§ **Exercise details**: With all pictures omitted, return verbatim the lines from the beginning of the records below through the line containing "公演概要はこちらからチェック☆".

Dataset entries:
* * *

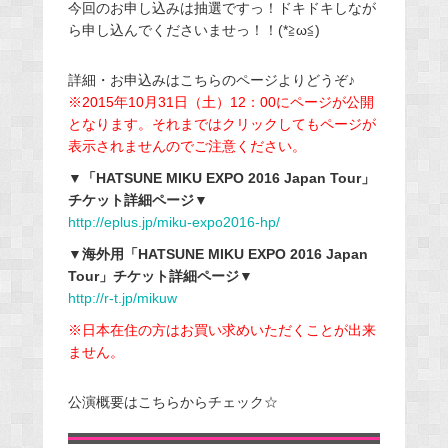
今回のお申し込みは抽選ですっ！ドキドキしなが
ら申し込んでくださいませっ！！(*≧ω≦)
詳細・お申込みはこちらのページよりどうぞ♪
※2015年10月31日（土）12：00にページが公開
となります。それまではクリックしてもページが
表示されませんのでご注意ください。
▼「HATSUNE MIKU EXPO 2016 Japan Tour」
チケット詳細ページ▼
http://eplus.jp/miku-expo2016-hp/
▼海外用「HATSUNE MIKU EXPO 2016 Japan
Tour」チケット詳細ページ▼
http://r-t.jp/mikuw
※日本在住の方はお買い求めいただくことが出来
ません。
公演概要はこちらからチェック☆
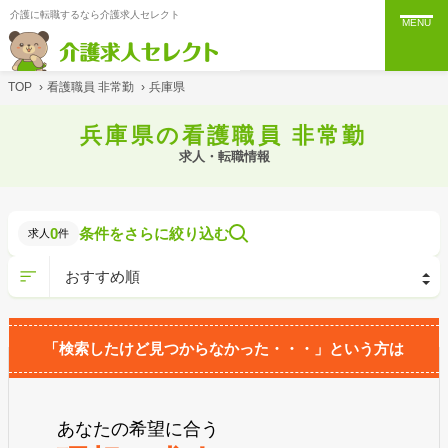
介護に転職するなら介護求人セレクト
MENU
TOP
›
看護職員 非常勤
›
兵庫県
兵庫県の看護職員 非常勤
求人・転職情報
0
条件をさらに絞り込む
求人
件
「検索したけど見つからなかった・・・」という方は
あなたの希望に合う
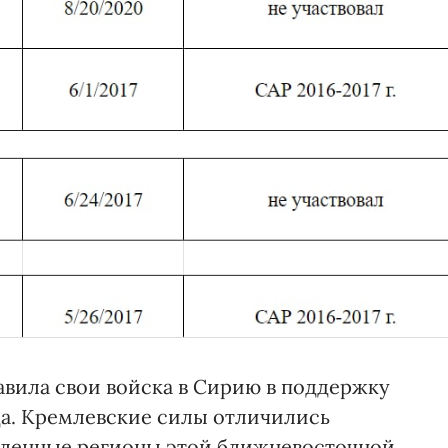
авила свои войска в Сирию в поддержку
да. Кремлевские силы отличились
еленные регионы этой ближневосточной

* * *

§ **The answer**:
今回のお申し込みは抽選ですっ！ドキドキしなが
ら申し込んでくださいませっ！！(*≧ω≦)
詳細・お申込みはこちらのページよりどうぞ♪
※2015年10月31日（土）12：00にページが公開
となります。それまではクリックしてもページが
表示されませんのでご注意ください。
▼「HATSUNE MIKU EXPO 2016 Japan Tour」
チケット詳細ページ▼
http://eplus.jp/miku-expo2016-hp/
▼海外用「HATSUNE MIKU EXPO 2016 Japan
Tour」チケット詳細ページ▼
http://r-t.jp/mikuw
※日本在住の方はお買い求めいただくことが出来
ません。
公演概要はこちらからチェック☆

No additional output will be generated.